Murtha also asked the jury to look very closely at the evidence of Dr. Carrol Allan, the assistant medical examiner who classified Gray's death as a homicide. Allan testified last week that she made the determination that Gray's injury occurred sometime before the fourth stop of the 45-minute journey. Murtha said that despite Allan's investigation, the testimonies of multiple witnesses contradicted those findings.
Fellow Baltimore City Police Officer Mark Gladhill testified that he saw Gray after the fourth stop and that Gray was holding his head up and kneeling under his own power, which directly challenges Allan's report.
Murtha also cited the testimony of Reynolds - an expert in police policy and training - who testified last week that Porter not only acted as a reasonable officer, but that he actually went beyond the call of duty in helping Gray off the floor of the wagon at stop four and inquiring if Gray needed a medic or to go to the hospital.
Reynolds said officers have to use discretion as how to implement the general orders, which direct officers to seat-belt prisoners while in transport, when working on the streets. Reynolds also said that sometimes officers have to break with general orders to maintain their own well-being.
Officers have to take their own safety into consideration when they interact with detainees, Reynolds told the court during testimony on Friday.
The general orders became one of the most important pieces of evidence in the case. Just three days prior to Gray's arrest an email was sent to all officers of the Baltimore Police Department with changes made to the policy dealing with using seat belts for detainees during transportation.
The prosecution touted that Porter had failed to abide by the general orders as evidence of a callous disregard for Gray's life, but the defense produced several witnesses that testified that no officers actually seat-belted detainees in the wagons that transported prisoners.

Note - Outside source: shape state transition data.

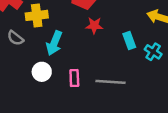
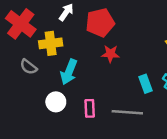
cyan rectangle: (129, 41) -> (146, 84), moved

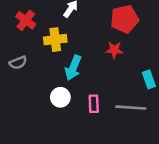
red pentagon: (100, 23) -> (125, 19), moved
red cross: (21, 24) -> (26, 20), size x0.7
gray semicircle: (29, 67) -> (18, 63), moved, turned -60

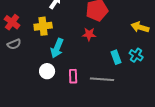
red cross: (26, 20) -> (12, 22), moved

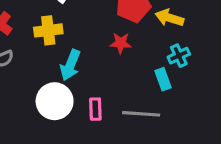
yellow arrow: (140, 27) -> (169, 18), moved
cyan cross: (136, 55) -> (179, 56), moved, turned 32
white circle: (47, 71) -> (55, 101), size x1.5

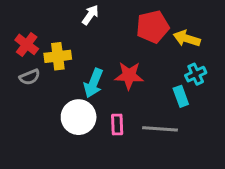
yellow cross: (48, 30) -> (58, 56), moved
red star: (121, 43) -> (129, 76), moved, size x1.4

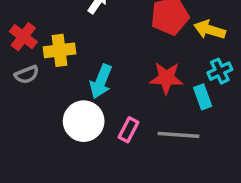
red star: (129, 76) -> (166, 78), moved
pink rectangle: (117, 125) -> (128, 130), turned 30

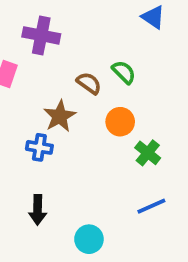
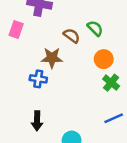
brown star: (60, 116) -> (52, 58), turned 30
orange circle: (120, 122) -> (104, 59), moved

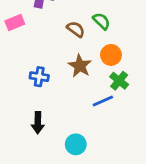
pink rectangle: (16, 29) -> (15, 22), turned 49
brown star: (52, 58) -> (80, 66), moved, turned 30
blue line: (114, 118) -> (103, 101), moved

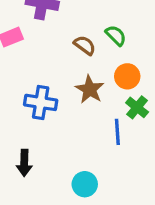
blue cross: (39, 77) -> (41, 102), size x1.4
blue line: (103, 101) -> (117, 132), turned -70
black arrow: (38, 123) -> (24, 163), moved

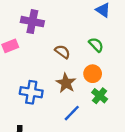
green semicircle: (116, 35) -> (96, 45), moved
blue line: (117, 132) -> (72, 113), moved, turned 48

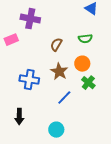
green semicircle: (96, 45) -> (85, 39), turned 128
brown semicircle: (62, 52) -> (56, 45), turned -96

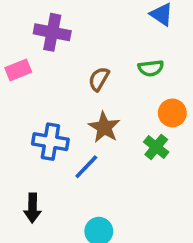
orange circle: (82, 64) -> (172, 113), moved
blue line: (64, 98) -> (86, 167), moved

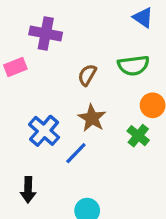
green semicircle: (151, 68) -> (133, 65), size x1.4
blue cross: (50, 142) -> (44, 131), turned 32

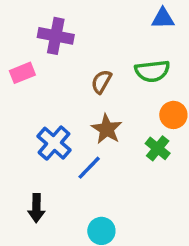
blue triangle: (143, 18) -> (163, 18), turned -35

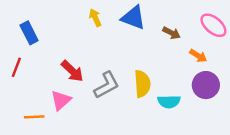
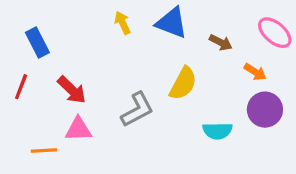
red arrow: (72, 71) -> (72, 90), moved
yellow semicircle: (142, 84) -> (183, 83), moved, turned 32
pink triangle: (61, 100) -> (78, 129), turned 40

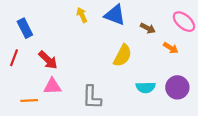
gray L-shape: (137, 110) -> (92, 97), moved, turned 120
purple circle: (265, 110) -> (177, 87), moved

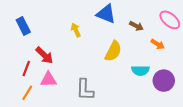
yellow arrow: (82, 15) -> (76, 30), moved
red line: (14, 58) -> (26, 68), moved
cyan semicircle: (146, 87) -> (140, 70), moved
orange line: (29, 101) -> (27, 93), turned -56

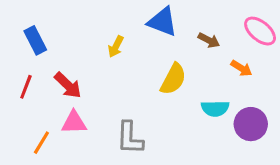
yellow arrow: (76, 30) -> (116, 47), turned -128
red line: (26, 68) -> (26, 87), moved

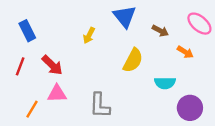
blue triangle: (162, 22) -> (125, 16), turned 30
purple circle: (251, 124) -> (190, 108), moved

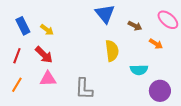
yellow arrow: (89, 35) -> (47, 30), moved, turned -80
yellow semicircle: (133, 60) -> (112, 51), turned -35
orange line: (32, 109) -> (17, 85), moved

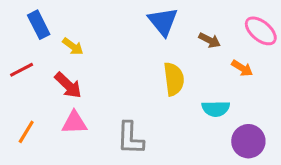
blue rectangle: (23, 26) -> (39, 25), moved
red line: (17, 56) -> (22, 70), moved, turned 42

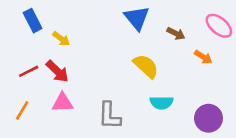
red line: (22, 70) -> (29, 71), moved
yellow semicircle: (174, 79) -> (146, 66), turned -40
cyan semicircle: (216, 109) -> (162, 103), moved

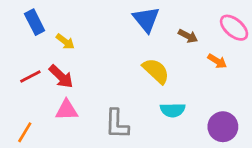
orange line: (22, 110) -> (25, 132), moved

Murtha concluded by telling the jury that "the state failed to provide the evidence or witnesses to prove beyond a doubt that Officer Porter's actions were those of an unreasonable officer."

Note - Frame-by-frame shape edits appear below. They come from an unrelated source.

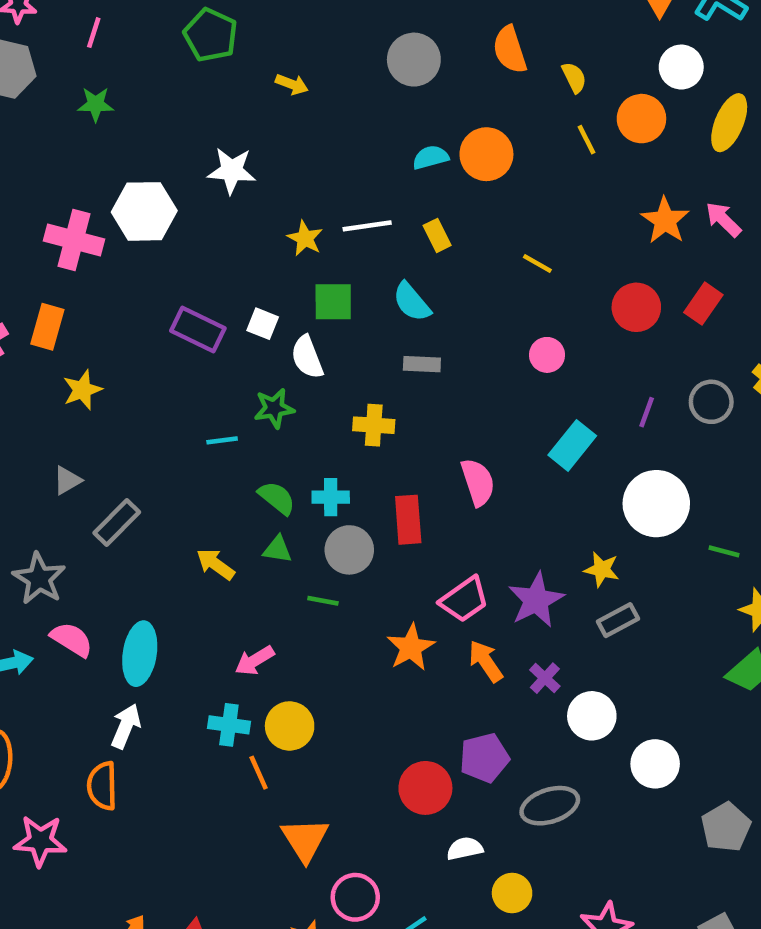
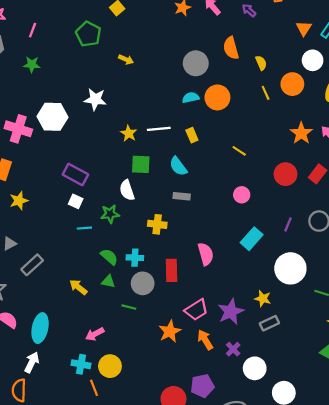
gray circle: (414, 60) -> (196, 63), moved
white square: (263, 324) -> (76, 201), moved

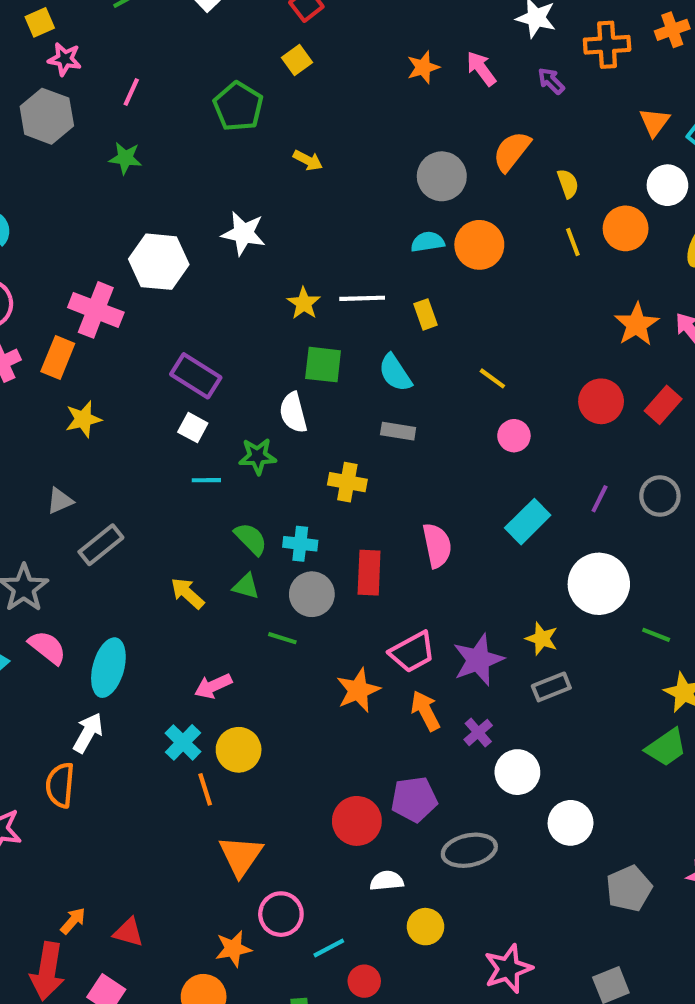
orange semicircle: (231, 48) -> (512, 151), turned 50
pink cross: (18, 129) -> (96, 310), moved
yellow line: (239, 151) -> (492, 378), moved
cyan cross: (81, 364) -> (183, 742), turned 30

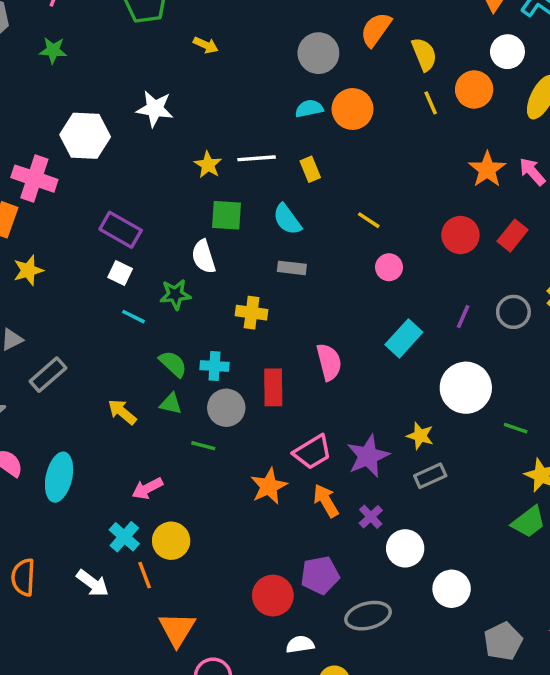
yellow semicircle: (568, 184) -> (424, 54), size x1.4
cyan line: (206, 480) -> (134, 317), turned 30
white arrow: (88, 733) -> (93, 583), moved, turned 100

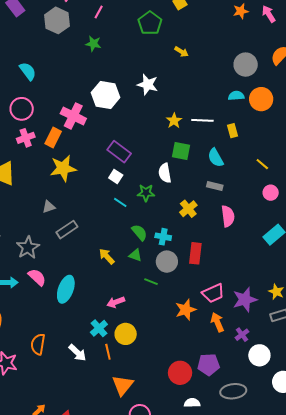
yellow star: (28, 270) -> (63, 168), size x1.5
yellow cross: (252, 313) -> (188, 209), turned 36
pink semicircle: (329, 362) -> (228, 216), moved

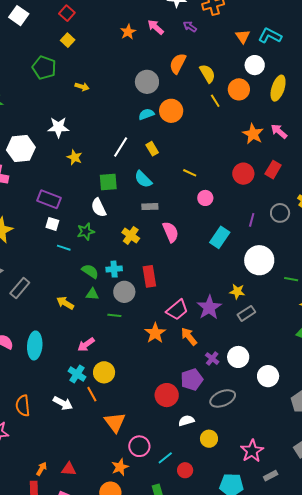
white line: (202, 120) -> (121, 147), turned -45
yellow star: (174, 121) -> (75, 157), moved
purple cross: (242, 335) -> (212, 359), moved

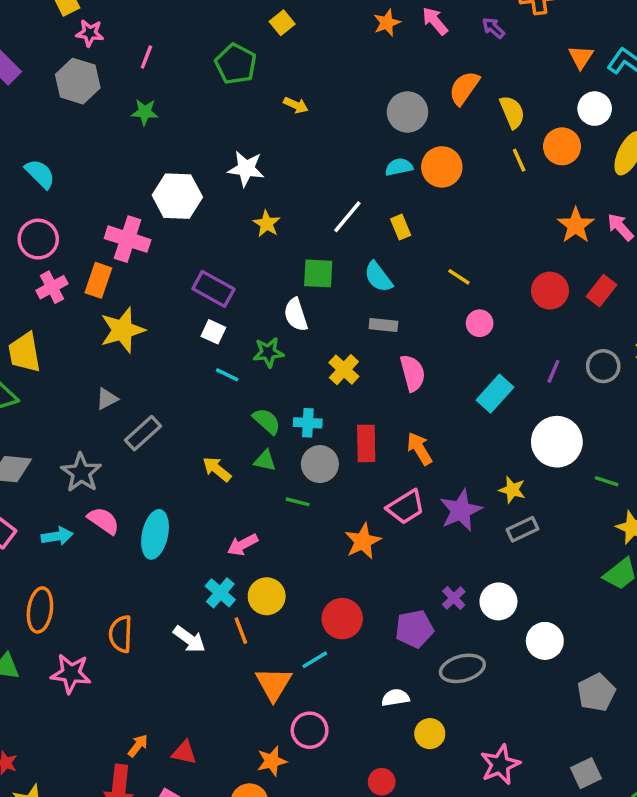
orange arrow: (189, 336) -> (419, 449), moved
red circle: (167, 395) -> (342, 619), moved
cyan line: (165, 458) -> (315, 660), moved

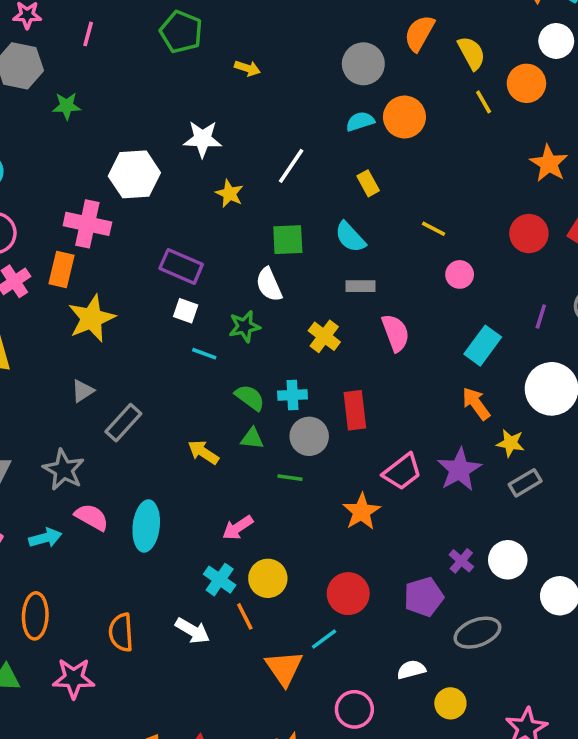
green star: (145, 112) -> (67, 106), moved
white line: (347, 217) -> (291, 166), moved
orange arrow: (419, 449) -> (476, 404), moved
pink circle: (310, 730) -> (354, 709), moved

"Inflaming your passion is not evidence," Murtha said. He told the jury to look at the "cold hard facts that are not presented," which will lead them to a "just decision."
The jury of four black women, three black men, three white women, and two white men began its deliberations around 2:30 on Monday afternoon.
Meanwhile, Mayor Stephanie Rawlings-Blake opened an emergency operations center Monday as jurors deliberate the charges against Porter.
In a letter to community leaders, Rawlings-Blake wrote that she has "no doubt" city officials are prepared for anything, but the center opened at 10 a.m. Monday as a precaution. She said the center will help agencies coordinate any necessary response. The city also is communicating with outside law enforcement agency partners. Last week during a press conference with Baltimore's police chief, Rawlings-Blake said people must respect the jury's decision in Porter's trial. Following Gray's funeral on April 27, riots in Baltimore's western district led to the calling in of the National Guard and a citywide curfew.